I've definitely heard about being vulnerable and pointing forward your own wants and needs.
But the next level of painting the picture, because I know we've all experienced, I know for sure
I have thinking I'm communicating very clearly what I need or what I want and then feeling
thoroughly disappointed. And then having the conversation and Jay being like, no, but I did,
but I tried, you know, and it's like, oh, but that's not how I wanted it.
So painting the picture and then I believe that we almost universally attract the perfect person to teach us the lesson or provide the balance that we so desperately crave or want in our lives.
And that's why we are so attracted to it initially. And then, yes, it becomes the primary source of irritation and you want to throttle them.
I love the idea of integrating this idea that we make each other better, but we have to allow for it.

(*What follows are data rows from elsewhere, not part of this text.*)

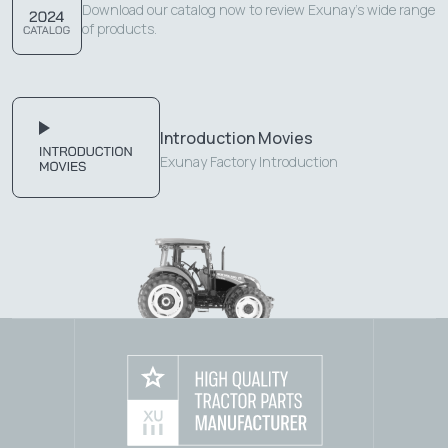
Download our catalog now to review Exunay's wide range
of products.
Introduction Movies
Exunay Factory Introduction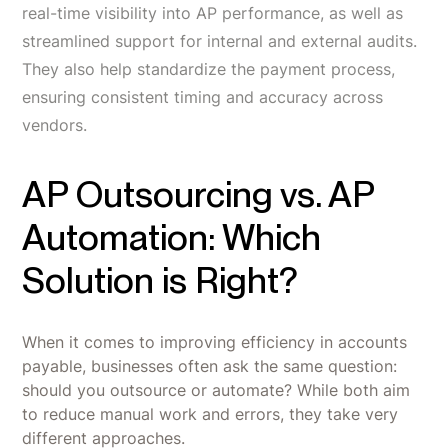
real-time visibility into AP performance, as well as
streamlined support for internal and external audits.
They also help standardize the payment process,
ensuring consistent timing and accuracy across
vendors.
AP Outsourcing vs. AP
Automation: Which
Solution is Right?
When it comes to improving efficiency in accounts
payable, businesses often ask the same question:
should you outsource or automate? While both aim
to reduce manual work and errors, they take very
different approaches.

I want to go back to the dating stage, the initial stage.
You talked about it being the vetting stage.
I do wonder if we, I mean, I don't know that any of us are ever really taught how to vet in the dating stage.
I don't know that we're doing it very well.
I certainly did not.
I would never want to go back to that stage.
If I never have to again, I would be the happiest in the world.
So what do we need to know or what should we have been taught about the dating stage that we weren't?
Where are we messing it up?
Okay. Great question.
So in the dating stage, what often happens is people go in.
And even though, you know, which I'm very happy about, even though the world is now building more emotional literacy and we're learning to self-enquire more and become more introspective and there's a huge movement towards that, still the vast, vast, vast majority of people go into dating, look.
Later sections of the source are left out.